FAQ

How do I install this script?

Simply clone the github repository found [here] with for example: git clone https://github.com/neurodatascience/file_tree_check.git to install it under your current directory. Once cloned, you only need to customize the config file to your need and run the “main.py” file and passing the target directory in argument.

When should I use this script?

Useful for:

Gathering basic metrics on a large amount of file/folder.
Finding missing or outlier file/folder in a repeating file structure
Having a visual overview of a smaller amount of file
Running another command/script on every file in a large directory

Less useful for :

Finding problematic files in large amount of file/folder with no repeating structure
If you are using a dataset that you know is strictly BIDS and are not searching for missing files. pybids would be more useful here
Need data contained inside the files themselves instead of metadata.

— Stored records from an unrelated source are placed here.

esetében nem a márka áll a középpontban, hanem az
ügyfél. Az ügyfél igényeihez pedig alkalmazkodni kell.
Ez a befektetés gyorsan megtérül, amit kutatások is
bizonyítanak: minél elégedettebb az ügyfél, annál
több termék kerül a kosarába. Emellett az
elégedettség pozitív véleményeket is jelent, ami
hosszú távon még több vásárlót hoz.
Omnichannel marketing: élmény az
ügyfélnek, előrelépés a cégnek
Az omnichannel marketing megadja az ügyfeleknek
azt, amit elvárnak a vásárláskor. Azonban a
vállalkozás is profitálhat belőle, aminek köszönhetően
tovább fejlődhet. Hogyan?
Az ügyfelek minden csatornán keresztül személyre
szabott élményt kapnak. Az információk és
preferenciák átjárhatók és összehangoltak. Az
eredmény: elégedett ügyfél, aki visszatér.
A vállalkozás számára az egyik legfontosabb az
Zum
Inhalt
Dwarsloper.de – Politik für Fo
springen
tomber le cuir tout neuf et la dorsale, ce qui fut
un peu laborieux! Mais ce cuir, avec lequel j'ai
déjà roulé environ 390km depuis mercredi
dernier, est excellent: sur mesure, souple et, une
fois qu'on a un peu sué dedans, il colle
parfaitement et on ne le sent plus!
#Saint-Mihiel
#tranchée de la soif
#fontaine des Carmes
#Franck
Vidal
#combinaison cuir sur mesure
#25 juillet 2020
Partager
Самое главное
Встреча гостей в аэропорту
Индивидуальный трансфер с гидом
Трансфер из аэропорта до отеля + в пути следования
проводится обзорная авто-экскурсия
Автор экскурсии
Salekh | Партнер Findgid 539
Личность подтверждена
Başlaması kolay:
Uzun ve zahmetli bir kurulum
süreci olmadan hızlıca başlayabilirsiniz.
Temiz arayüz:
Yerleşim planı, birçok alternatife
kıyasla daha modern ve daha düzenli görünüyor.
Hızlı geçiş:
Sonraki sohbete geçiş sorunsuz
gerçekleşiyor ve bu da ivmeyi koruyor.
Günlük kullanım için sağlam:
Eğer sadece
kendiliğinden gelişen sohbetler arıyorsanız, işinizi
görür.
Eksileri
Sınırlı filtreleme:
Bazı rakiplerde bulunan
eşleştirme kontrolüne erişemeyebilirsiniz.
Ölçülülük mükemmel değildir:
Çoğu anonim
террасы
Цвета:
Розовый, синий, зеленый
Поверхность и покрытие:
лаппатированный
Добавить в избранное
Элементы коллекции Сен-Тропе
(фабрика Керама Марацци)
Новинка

How much time does the script take to run on a large dataset (e.g. UK BioBank)?

In the tests using the UK Biobank with for 45 000 subject with around 20 files each (total of 860 000 files), the script took 12 minutes to run using a Intel Gold 6148 Skylake @ 2.4 GHz and less than 900 MB of memory. (Average after 3 tests)

The script execution seems to be stuck after a few steps

It is likely that the script is not stuck but is busy in the exploration phase where it will index and create SmartPath objects for each file and directory present inside the root folder. For large dataset, this step can take several minutes. If you are logging at the DEBUG level, to the console or to the log file, the last line before this step is “Launching exploration of the target folder”.